WHAT IS NEEDED: Images embedded in the records are excluded; print everything else exactly as given.
>>>
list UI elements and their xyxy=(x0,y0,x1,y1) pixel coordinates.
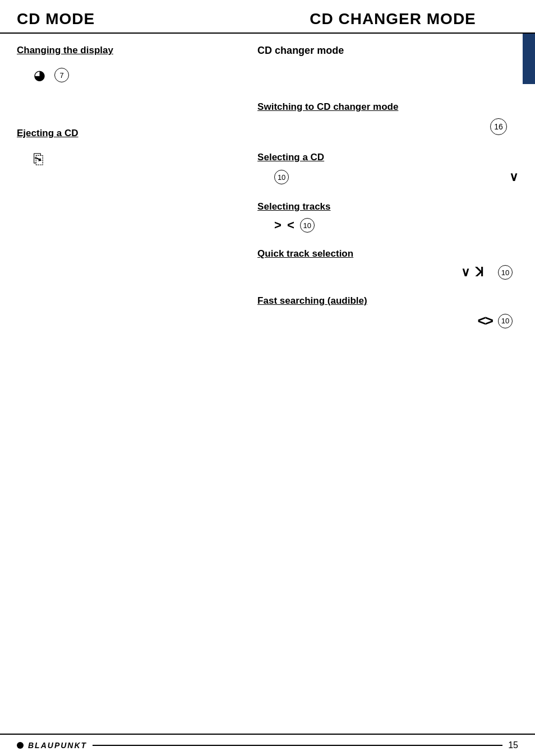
fast-searching-section: Fast searching (audible) <> 10 xyxy=(257,295,518,330)
left-column: Changing the display ◕ 7 Ejecting a CD ⎘ xyxy=(17,34,257,345)
header-right: CD CHANGER MODE xyxy=(268,10,518,28)
switching-icons: 16 xyxy=(274,118,507,135)
quick-track-heading: Quick track selection xyxy=(257,248,518,259)
brand-logo: BLAUPUNKT xyxy=(17,741,87,750)
num-10c-badge: 10 xyxy=(498,265,513,280)
arrow-left-icon: < xyxy=(287,218,294,233)
clock-icon: ◕ xyxy=(34,67,45,83)
selecting-tracks-heading: Selecting tracks xyxy=(257,201,518,212)
ejecting-cd-heading: Ejecting a CD xyxy=(17,128,79,139)
arrow-dn2-icon: ∨ xyxy=(461,265,470,280)
brand-name: BLAUPUNKT xyxy=(28,741,87,750)
quick-track-section: Quick track selection ∨ ꓘ 10 xyxy=(257,248,518,280)
blue-side-tab xyxy=(523,34,535,84)
num-10a-badge: 10 xyxy=(274,170,289,184)
ejecting-cd-section: Ejecting a CD ⎘ xyxy=(17,128,246,168)
ejecting-cd-icons: ⎘ xyxy=(34,150,246,168)
arrow-down-icon: ∨ xyxy=(509,170,518,184)
switching-cd-changer-section: Switching to CD changer mode 16 xyxy=(257,101,518,135)
num-7-badge: 7 xyxy=(54,68,69,82)
arrows-both-icon: <> xyxy=(478,312,492,330)
num-10d-badge: 10 xyxy=(498,314,513,328)
cd-changer-main-heading: CD changer mode xyxy=(257,45,344,56)
right-column: CD changer mode Switching to CD changer … xyxy=(257,34,518,345)
arrow-right-icon: > xyxy=(274,218,282,233)
arrow-up2-icon: ꓘ xyxy=(476,265,483,280)
page-header: CD MODE CD CHANGER MODE xyxy=(0,0,535,34)
quick-track-icons: ∨ ꓘ 10 xyxy=(274,265,513,280)
footer-divider xyxy=(93,745,502,746)
right-header-title: CD CHANGER MODE xyxy=(310,10,476,27)
cd-changer-heading-block: CD changer mode xyxy=(257,45,518,57)
switching-cd-heading: Switching to CD changer mode xyxy=(257,101,518,113)
selecting-tracks-section: Selecting tracks > < 10 xyxy=(257,201,518,233)
eject-icon: ⎘ xyxy=(34,150,43,168)
changing-display-section: Changing the display ◕ 7 xyxy=(17,45,246,83)
selecting-cd-icons: 10  ∨ xyxy=(274,169,518,185)
changing-display-icons: ◕ 7 xyxy=(34,67,246,83)
selecting-cd-section: Selecting a CD 10  ∨ xyxy=(257,152,518,185)
page: CD MODE CD CHANGER MODE Changing the dis… xyxy=(0,0,535,756)
selecting-cd-heading: Selecting a CD xyxy=(257,152,518,163)
left-header-title: CD MODE xyxy=(17,10,95,27)
fast-searching-icons: <> 10 xyxy=(274,312,513,330)
header-left: CD MODE xyxy=(17,10,268,28)
selecting-tracks-icons: > < 10 xyxy=(274,218,518,233)
fast-searching-heading: Fast searching (audible) xyxy=(257,295,518,307)
changing-display-heading: Changing the display xyxy=(17,45,113,56)
page-footer: BLAUPUNKT 15 xyxy=(0,734,535,756)
num-16-badge: 16 xyxy=(490,118,507,135)
page-number: 15 xyxy=(508,740,518,750)
num-10b-badge: 10 xyxy=(300,218,315,233)
bullet-icon xyxy=(17,742,24,749)
main-content: Changing the display ◕ 7 Ejecting a CD ⎘… xyxy=(0,34,535,345)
<<<
SOLUTION:
list UI elements and their xyxy=(x0,y0,x1,y1) pixel coordinates.
fast-searching-section: Fast searching (audible) <> 10 xyxy=(257,295,518,330)
left-column: Changing the display ◕ 7 Ejecting a CD ⎘ xyxy=(17,34,257,345)
header-right: CD CHANGER MODE xyxy=(268,10,518,28)
switching-icons: 16 xyxy=(274,118,507,135)
quick-track-heading: Quick track selection xyxy=(257,248,518,259)
brand-logo: BLAUPUNKT xyxy=(17,741,87,750)
num-10c-badge: 10 xyxy=(498,265,513,280)
arrow-left-icon: < xyxy=(287,218,294,233)
clock-icon: ◕ xyxy=(34,67,45,83)
selecting-tracks-heading: Selecting tracks xyxy=(257,201,518,212)
ejecting-cd-heading: Ejecting a CD xyxy=(17,128,79,139)
arrow-dn2-icon: ∨ xyxy=(461,265,470,280)
brand-name: BLAUPUNKT xyxy=(28,741,87,750)
quick-track-section: Quick track selection ∨ ꓘ 10 xyxy=(257,248,518,280)
blue-side-tab xyxy=(523,34,535,84)
num-10a-badge: 10 xyxy=(274,170,289,184)
ejecting-cd-section: Ejecting a CD ⎘ xyxy=(17,128,246,168)
ejecting-cd-icons: ⎘ xyxy=(34,150,246,168)
arrow-down-icon: ∨ xyxy=(509,170,518,184)
switching-cd-changer-section: Switching to CD changer mode 16 xyxy=(257,101,518,135)
num-7-badge: 7 xyxy=(54,68,69,82)
arrows-both-icon: <> xyxy=(478,312,492,330)
num-10d-badge: 10 xyxy=(498,314,513,328)
cd-changer-main-heading: CD changer mode xyxy=(257,45,344,56)
right-column: CD changer mode Switching to CD changer … xyxy=(257,34,518,345)
arrow-right-icon: > xyxy=(274,218,282,233)
arrow-up2-icon: ꓘ xyxy=(476,265,483,280)
page-header: CD MODE CD CHANGER MODE xyxy=(0,0,535,34)
quick-track-icons: ∨ ꓘ 10 xyxy=(274,265,513,280)
footer-divider xyxy=(93,745,502,746)
right-header-title: CD CHANGER MODE xyxy=(310,10,476,27)
cd-changer-heading-block: CD changer mode xyxy=(257,45,518,57)
switching-cd-heading: Switching to CD changer mode xyxy=(257,101,518,113)
selecting-tracks-section: Selecting tracks > < 10 xyxy=(257,201,518,233)
eject-icon: ⎘ xyxy=(34,150,43,168)
changing-display-section: Changing the display ◕ 7 xyxy=(17,45,246,83)
selecting-cd-icons: 10  ∨ xyxy=(274,169,518,185)
changing-display-icons: ◕ 7 xyxy=(34,67,246,83)
selecting-cd-section: Selecting a CD 10  ∨ xyxy=(257,152,518,185)
page: CD MODE CD CHANGER MODE Changing the dis… xyxy=(0,0,535,756)
selecting-cd-heading: Selecting a CD xyxy=(257,152,518,163)
left-header-title: CD MODE xyxy=(17,10,95,27)
fast-searching-icons: <> 10 xyxy=(274,312,513,330)
header-left: CD MODE xyxy=(17,10,268,28)
selecting-tracks-icons: > < 10 xyxy=(274,218,518,233)
fast-searching-heading: Fast searching (audible) xyxy=(257,295,518,307)
changing-display-heading: Changing the display xyxy=(17,45,113,56)
page-footer: BLAUPUNKT 15 xyxy=(0,734,535,756)
num-16-badge: 16 xyxy=(490,118,507,135)
page-number: 15 xyxy=(508,740,518,750)
num-10b-badge: 10 xyxy=(300,218,315,233)
bullet-icon xyxy=(17,742,24,749)
main-content: Changing the display ◕ 7 Ejecting a CD ⎘… xyxy=(0,34,535,345)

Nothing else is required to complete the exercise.